How These Components Work Together
Let’s look at an example that shows how these elements come together:
- Plugins: The agent uses plugins to interact with external systems, such as sending emails, querying databases, or booking appointments.
- Planners: The Planner handles the orchestration of tasks, deciding the order of actions needed to complete the goal, such as scheduling a meeting after checking availability.
- Personas: The Persona shapes how the AI interacts with different users, ensuring that the tone and communication style match the context—whether it’s formal, casual, or technical.
Enterprise Use Cases
In an enterprise setting, the combination of these components can revolutionize automation and decision-making:
- Customer Service Automation: Imagine an AI agent in a customer service department that can handle a full range of inquiries. The Planner would orchestrate the entire workflow—from retrieving customer data with a plugin to suggesting solutions based on previous interactions, all while using a Persona tailored to customer support to maintain a friendly and empathetic tone. The agent could escalate to human support only when necessary, reducing workloads while improving response times.
- Business Process Automation: In finance or HR, an AI agent could automate multi-step processes like invoice approval, onboarding, or payroll processing. The Planner would sequence tasks such as verifying documents or processing payments, while Plugins would connect to ERP or HR systems to retrieve or update data. The Persona would adapt to different departments, using a formal tone for executives and a more casual tone for general staff interactions.
- Sales and Marketing: For sales teams, an AI agent could guide customers through the sales funnel autonomously.

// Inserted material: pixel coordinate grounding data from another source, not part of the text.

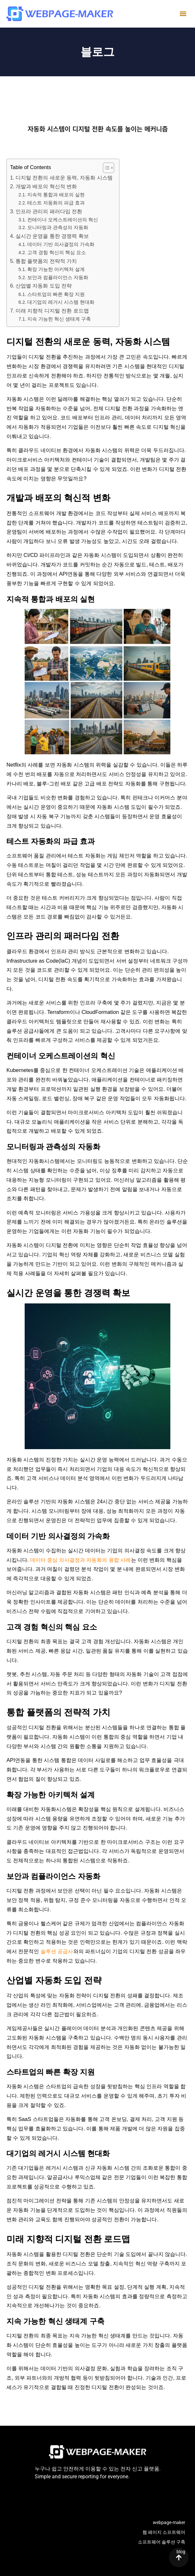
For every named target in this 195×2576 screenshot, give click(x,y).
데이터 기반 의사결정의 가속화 (60, 244)
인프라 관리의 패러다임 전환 (49, 211)
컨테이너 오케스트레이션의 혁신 (62, 219)
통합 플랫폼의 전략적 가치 (46, 261)
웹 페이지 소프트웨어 (163, 2532)
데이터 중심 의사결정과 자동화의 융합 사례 (80, 1560)
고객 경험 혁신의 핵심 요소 (56, 252)
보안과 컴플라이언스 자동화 (57, 277)
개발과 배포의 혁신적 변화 (46, 186)
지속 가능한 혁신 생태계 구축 (59, 319)
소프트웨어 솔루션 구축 (161, 2542)
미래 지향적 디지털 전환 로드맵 (52, 311)
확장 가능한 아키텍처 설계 (56, 269)
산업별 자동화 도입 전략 (44, 286)
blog (181, 2551)
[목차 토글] (105, 167)
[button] (183, 13)
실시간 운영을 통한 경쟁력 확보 (52, 236)
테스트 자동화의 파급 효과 (56, 202)
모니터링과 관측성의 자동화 (57, 227)
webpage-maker (169, 2522)
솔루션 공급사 (57, 1951)
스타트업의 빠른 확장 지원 (56, 294)
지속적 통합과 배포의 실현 (56, 194)
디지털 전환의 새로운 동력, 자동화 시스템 (64, 177)
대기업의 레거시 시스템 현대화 (60, 302)
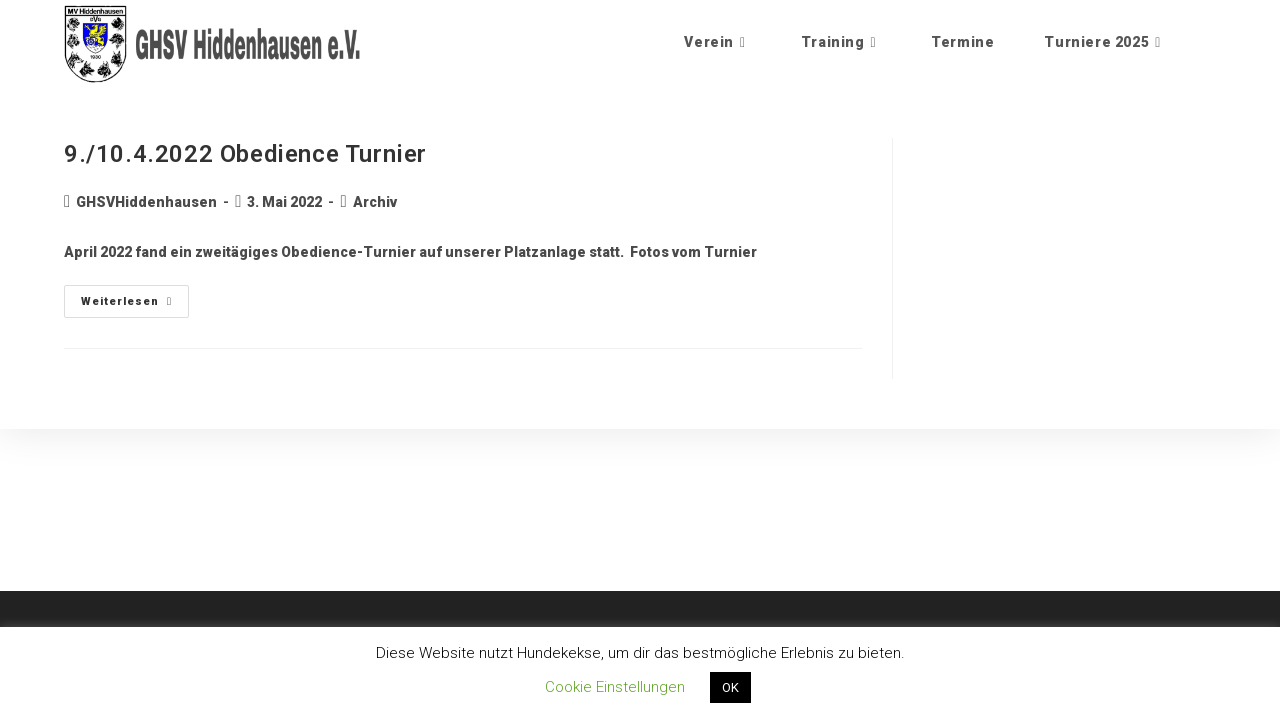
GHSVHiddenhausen (146, 202)
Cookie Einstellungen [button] (615, 687)
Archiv (375, 202)
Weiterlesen (135, 296)
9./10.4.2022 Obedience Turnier (245, 154)
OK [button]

It would use Plugins to access CRM data and track customer history, and the Planner would determine the best course of action, such as sending personalized follow-ups or arranging product demos. The Persona would be sales-oriented, using persuasive language to build rapport and close deals.
Summary
Microsoft Semantic Kernel gives us a solid framework for building autonomous AI agents using nd its three key components, Plugins, Planners, and Personas, each play a critical role in shaping how these agents operate. By using the Semantic Kernel enterprises can create intelligent, goal-oriented systems that adapt to both user needs and complex workflows in real time.